Last year placed significant compliance demands on financial institutions, and the bank C-suite appears to be poised for a 2016 that’s no less challenging.
CSI’s Annual Survey Yields Executive Insight
In November, we reached out to financial industry executives nationwide with our annual Banking Priorities survey—our way of gauging their mindset and plans as the new year approaches. More than 100 executives, representing banks and credit unions from every asset size and geographic area of the country, shared their thoughts. The largest contingent of respondents identified themselves as C-level executives (36.5%).
The survey covered a range of topics, the full results of which are available in CSI’s 2016 Banking Priorities Executive Report. However, one of the most revealing questions asked, What are your greatest compliance challenges in 2016? Given eight areas from which to choose, the respondents answered as follows (with comparisons to last year):
- Mortgage Compliance: 68.8% (64.8%)
- Consumer Protections: 52.1% (NA)
- Vendor Management: 42.7% (36.3%)
- BSA/AML: 39.6% (45.8%)
- ERM: 27.1% (21.2%)
- Stress Testing: 15.6% (22.9%)
- OFAC and Watch List Screening: 7.3% (11.7%)

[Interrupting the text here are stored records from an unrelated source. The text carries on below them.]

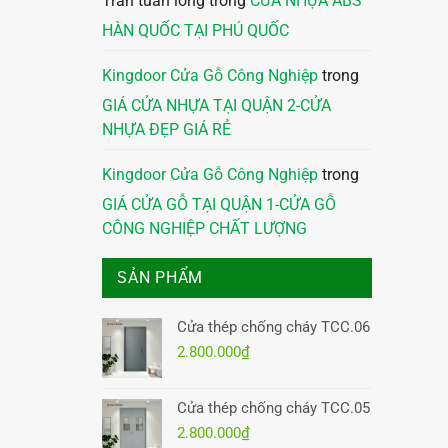
Trần tuấn long
trong
CỬA NHỰA ABS
HÀN QUỐC TẠI PHÚ QUỐC
Kingdoor Cửa Gỗ Công Nghiệp
trong
GIÁ CỬA NHỰA TẠI QUẬN 2-CỬA
NHỰA ĐẸP GIÁ RẺ
Kingdoor Cửa Gỗ Công Nghiệp
trong
GIÁ CỬA GỖ TẠI QUẬN 1-CỬA GỖ
CÔNG NGHIỆP CHẤT LƯỢNG
SẢN PHẨM
Cửa thép chống cháy TCC.06
2.800.000
₫
Cửa thép chống cháy TCC.05
2.800.000
₫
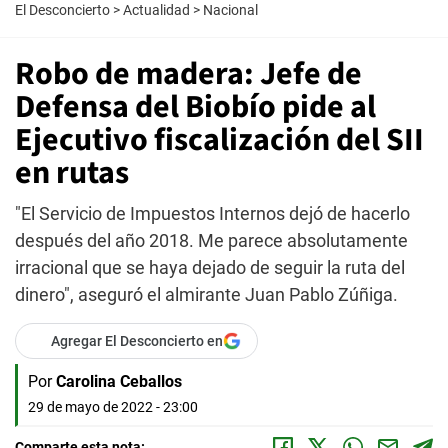
El Desconcierto
>
Actualidad
>
Nacional
Robo de madera: Jefe de
Defensa del Biobío pide al
Ejecutivo fiscalización del SII
en rutas
"El Servicio de Impuestos Internos dejó de hacerlo
después del año 2018. Me parece absolutamente
irracional que se haya dejado de seguir la ruta del
dinero", aseguró el almirante Juan Pablo Zúñiga.
Agregar El Desconcierto en
Por
Carolina Ceballos
29 de mayo de 2022 - 23:00
Comparte esta nota:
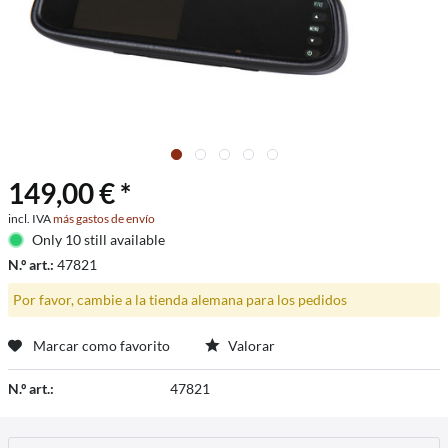
149,00 € *
incl. IVA
más gastos de envío
Only 10 still available
N.º art.:
47821
Por favor, cambie a la tienda alemana para los pedidos
Marcar como favorito
Valorar
N.º art.:
47821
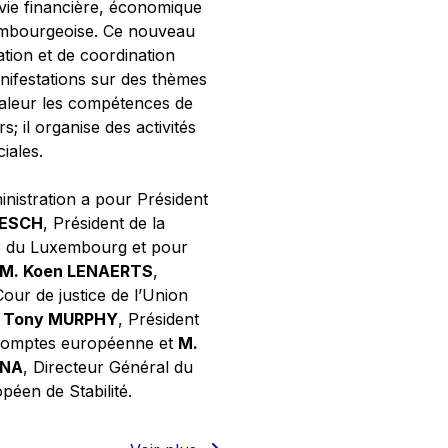
 vie financière, économique
xembourgeoise. Ce nouveau
tion et de coordination
nifestations sur des thèmes
valeur les compétences de
s; il organise des activités
ciales.
inistration a pour Président
NESCH
, Président de la
e du Luxembourg et pour
M. Koen LENAERTS
,
Cour de justice de l’Union
 Tony MURPHY
, Président
 comptes européenne et
M.
GNA
, Directeur Général du
éen de Stabilité.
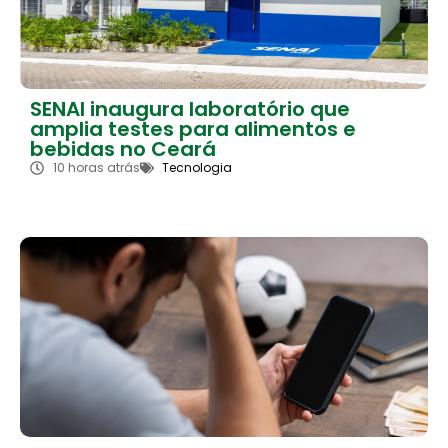
SENAI inaugura laboratório que
amplia testes para alimentos e
bebidas no Ceará
10 horas atrás
Tecnologia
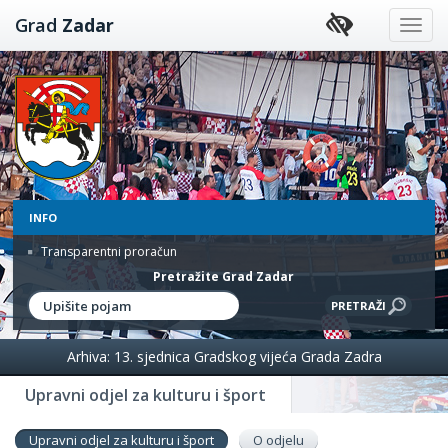
Preskoči
Grad
Zadar
na
sadržaj
INFO
Transparentni proračun
Pretražite Grad Zadar
Arhiva: 13. sjednica Gradskog vijeća Grada Zadra
Upravni odjel za kulturu i šport
Upravni odjel za kulturu i šport
O odjelu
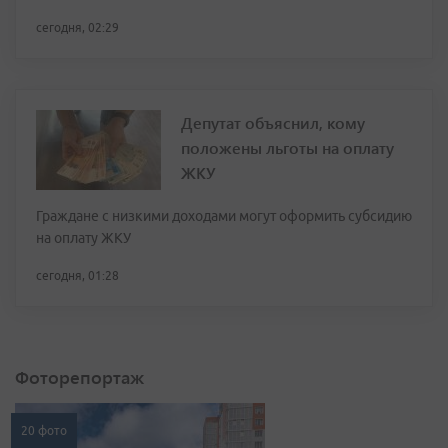
сегодня, 02:29
Депутат объяснил, кому
положены льготы на оплату
ЖКУ
Граждане с низкими доходами могут оформить субсидию
на оплату ЖКУ
сегодня, 01:28
Фоторепортаж
20 фото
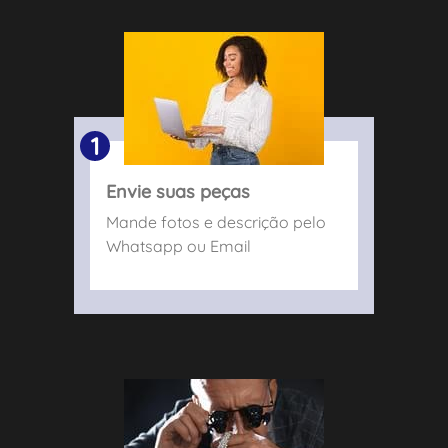
1
Envie suas peças
Mande fotos e descrição pelo
Whatsapp ou Email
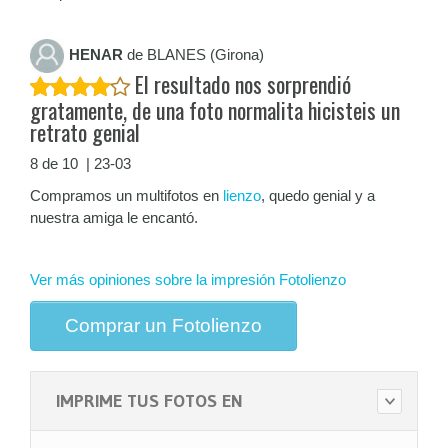
HENAR
de BLANES (Girona)
El resultado nos sorprendió
gratamente, de una foto normalita hicisteis un
retrato genial
8 de 10 | 23-03
Compramos un multifotos en
lienzo
, quedo genial y a
nuestra amiga le encantó.
Ver más opiniones sobre la impresión Fotolienzo
Comprar un Fotolienzo
IMPRIME TUS FOTOS EN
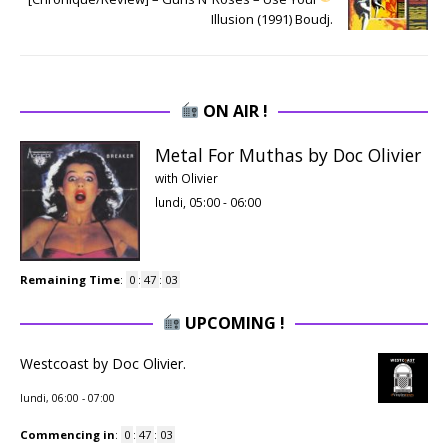
Illusion (1991) Boudj.
ON AIR !
Metal For Muthas by Doc Olivier
with Olivier
lundi, 05:00
-
06:00
Remaining Time
:
0
:
47
:
02
UPCOMING !
Westcoast by Doc Olivier.
lundi, 06:00
-
07:00
Commencing in
:
0
:
47
:
02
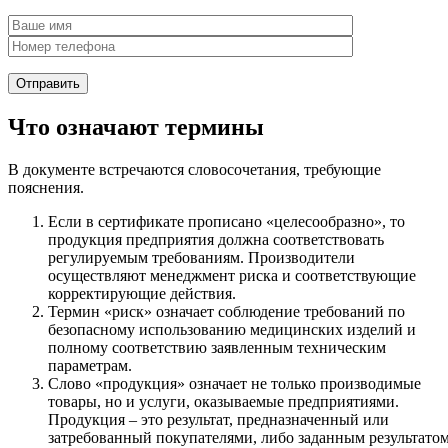
Что означают термины
В документе встречаются словосочетания, требующие
пояснения.
Если в сертификате прописано «целесообразно», то
продукция предприятия должна соответствовать
регулируемым требованиям. Производители
осуществляют менеджмент риска и соответствующие
корректирующие действия.
Термин «риск» означает соблюдение требований по
безопасному использованию медицинских изделий и
полному соответствию заявленным техническим
параметрам.
Слово «продукция» означает не только производимые
товары, но и услуги, оказываемые предприятиями.
Продукция – это результат, предназначенный или
затребованный покупателями, либо заданным результато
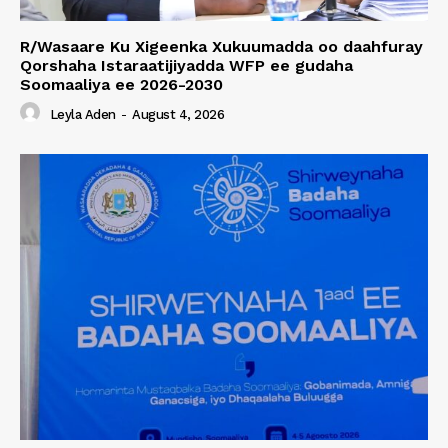
R/Wasaare Ku Xigeenka Xukuumadda oo daahfuray
Qorshaha Istaraatijiyadda WFP ee gudaha
Soomaaliya ee 2026-2030
Leyla Aden
-
August 4, 2026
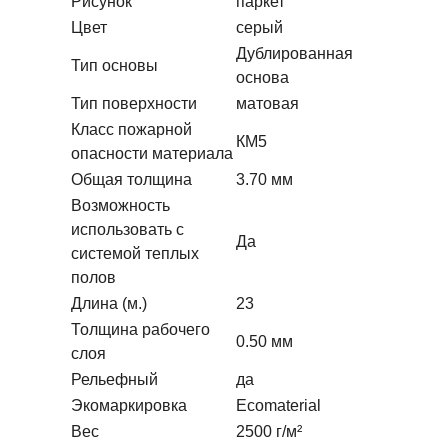
Рисунок
паркет
Цвет
серый
Дублированная
Тип основы
основа
Тип поверхности
матовая
Класс пожарной
КМ5
опасности материала
Общая толщина
3.70 мм
Возможность
использовать с
Да
системой теплых
полов
Длина (м.)
23
Толщина рабочего
0.50 мм
слоя
Рельефный
да
Экомаркировка
Ecomaterial
Вес
2500 г/м²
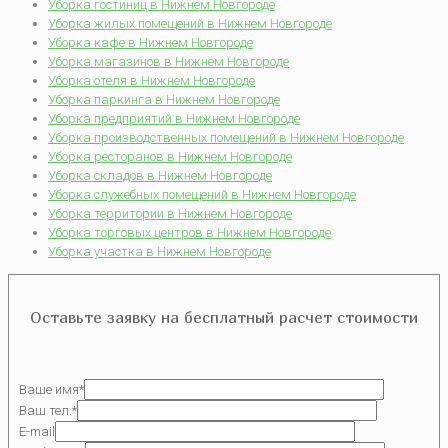
Уборка гостиниц в Нижнем Новгороде
Уборка жилых помещений в Нижнем Новгороде
Уборка кафе в Нижнем Новгороде
Уборка магазинов в Нижнем Новгороде
Уборка отеля в Нижнем Новгороде
Уборка паркинга в Нижнем Новгороде
Уборка предприятий в Нижнем Новгороде
Уборка производственных помещений в Нижнем Новгороде
Уборка ресторанов в Нижнем Новгороде
Уборка складов в Нижнем Новгороде
Уборка служебных помещений в Нижнем Новгороде
Уборка территории в Нижнем Новгороде
Уборка торговых центров в Нижнем Новгороде
Уборка участка в Нижнем Новгороде
Оставьте заявку на бесплатный расчет стоимости
Ваше имя*
Ваш тел.*
E-mail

These answers reflect an industry well aware of prevailing regulatory priorities and their related challenges. Encouragingly, C-level executives and compliance officers appear to agree with each other on the rankings, an indication that the regulatory push for greater compliance understanding by executive management and boards has been assimilated.

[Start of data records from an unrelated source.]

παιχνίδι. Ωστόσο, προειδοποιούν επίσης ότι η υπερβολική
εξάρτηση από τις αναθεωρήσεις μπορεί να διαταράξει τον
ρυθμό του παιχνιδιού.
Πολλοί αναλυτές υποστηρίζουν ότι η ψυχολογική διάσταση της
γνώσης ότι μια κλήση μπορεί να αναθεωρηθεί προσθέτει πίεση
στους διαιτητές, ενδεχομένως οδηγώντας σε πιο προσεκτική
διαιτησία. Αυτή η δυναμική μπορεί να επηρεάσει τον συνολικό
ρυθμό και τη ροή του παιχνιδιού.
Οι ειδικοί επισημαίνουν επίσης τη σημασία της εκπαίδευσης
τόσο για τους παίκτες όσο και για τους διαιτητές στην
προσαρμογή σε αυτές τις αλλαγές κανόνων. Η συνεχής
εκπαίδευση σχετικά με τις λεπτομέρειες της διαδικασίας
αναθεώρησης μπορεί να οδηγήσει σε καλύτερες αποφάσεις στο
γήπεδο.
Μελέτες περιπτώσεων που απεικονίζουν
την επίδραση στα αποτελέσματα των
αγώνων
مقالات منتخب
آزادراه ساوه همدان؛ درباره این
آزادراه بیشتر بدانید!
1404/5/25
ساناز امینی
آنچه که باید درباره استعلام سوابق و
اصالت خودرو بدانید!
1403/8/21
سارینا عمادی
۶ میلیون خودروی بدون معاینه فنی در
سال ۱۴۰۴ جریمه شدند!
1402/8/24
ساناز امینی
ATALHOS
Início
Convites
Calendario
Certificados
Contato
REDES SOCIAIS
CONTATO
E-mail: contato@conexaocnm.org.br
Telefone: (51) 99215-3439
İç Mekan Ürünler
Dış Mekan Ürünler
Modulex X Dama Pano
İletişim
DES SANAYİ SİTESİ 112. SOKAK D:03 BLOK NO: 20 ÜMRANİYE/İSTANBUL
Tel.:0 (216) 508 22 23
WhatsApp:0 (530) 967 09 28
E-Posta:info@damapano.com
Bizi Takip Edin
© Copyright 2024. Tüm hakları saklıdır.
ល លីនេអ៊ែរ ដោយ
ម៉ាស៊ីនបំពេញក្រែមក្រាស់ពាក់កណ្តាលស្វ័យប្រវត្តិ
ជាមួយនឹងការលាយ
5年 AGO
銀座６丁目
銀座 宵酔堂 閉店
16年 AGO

And, as with last year, respondents ranked mortgage-related regulations as their greatest compliance concern heading into 2016. There are three main reasons why mortgage compliance continues to cause great worry: TRID, HFIAA and HMDA.
TRID Continues to Trip Up Banks …
TRID compliance is living up to bank executives’ worst fears. Despite the fact that the effective date was delayed by two months, the integration of updated disclosure systems and the corresponding staff training are proving difficult. Just prior to implementation, the American Bankers Association (ABA) estimated that “only 60 percent of banks report having received production versions of systems by September 1. In almost all instances, banks report that they have had inadequate time to properly install and test the software.”
By now that installation and testing headache should be easing. Unfortunately, it only leads to the next one as bank employees try to comprehend the intricacies of the new disclosures. They are learning that understanding the rule in theory and applying it are two very different things. National Mortgage News presciently described that anxiety when it warned last June that TRID insecurities would be rampant. “The chance of a mistake are (sic) high with a rule so rigid that it requires fees to be listed in alphabetical order, and the costs for violations will be steeper than ever.” Those fees run as high as $5,000 per day per violation for non-compliance, $25,000 per day per violation for reckless non-compliance, and $1 million per day for knowing non-compliance.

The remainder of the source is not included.